- [EXERCISE]
Exactly reproduce the entries, dropping any pictures from your copy.

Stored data

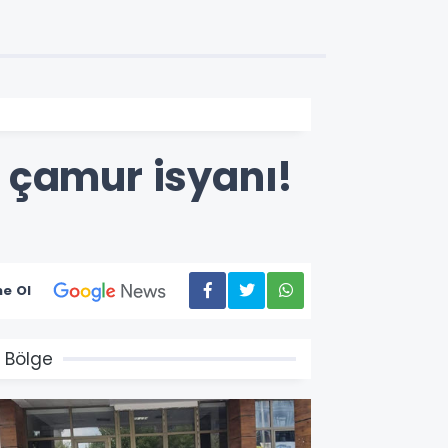
 çamur isyanı!
e Ol
 Bölge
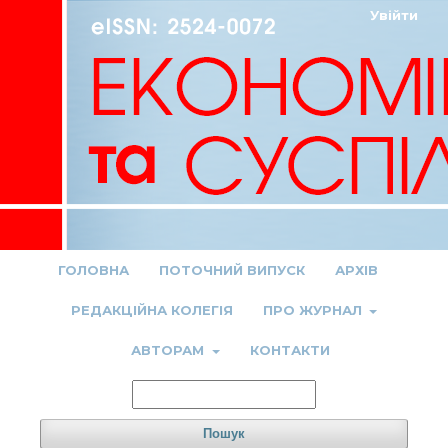
Увійти
ГОЛОВНА
ПОТОЧНИЙ ВИПУСК
АРХІВ
РЕДАКЦІЙНА КОЛЕГІЯ
ПРО ЖУРНАЛ
АВТОРАМ
КОНТАКТИ
Пошук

- [OUTPUT FOR THIS EXERCISE]
 çamur isyanı!
e Ol
 Bölge
Увійти
ГОЛОВНА
ПОТОЧНИЙ ВИПУСК
АРХІВ
РЕДАКЦІЙНА КОЛЕГІЯ
ПРО ЖУРНАЛ
АВТОРАМ
КОНТАКТИ
Пошук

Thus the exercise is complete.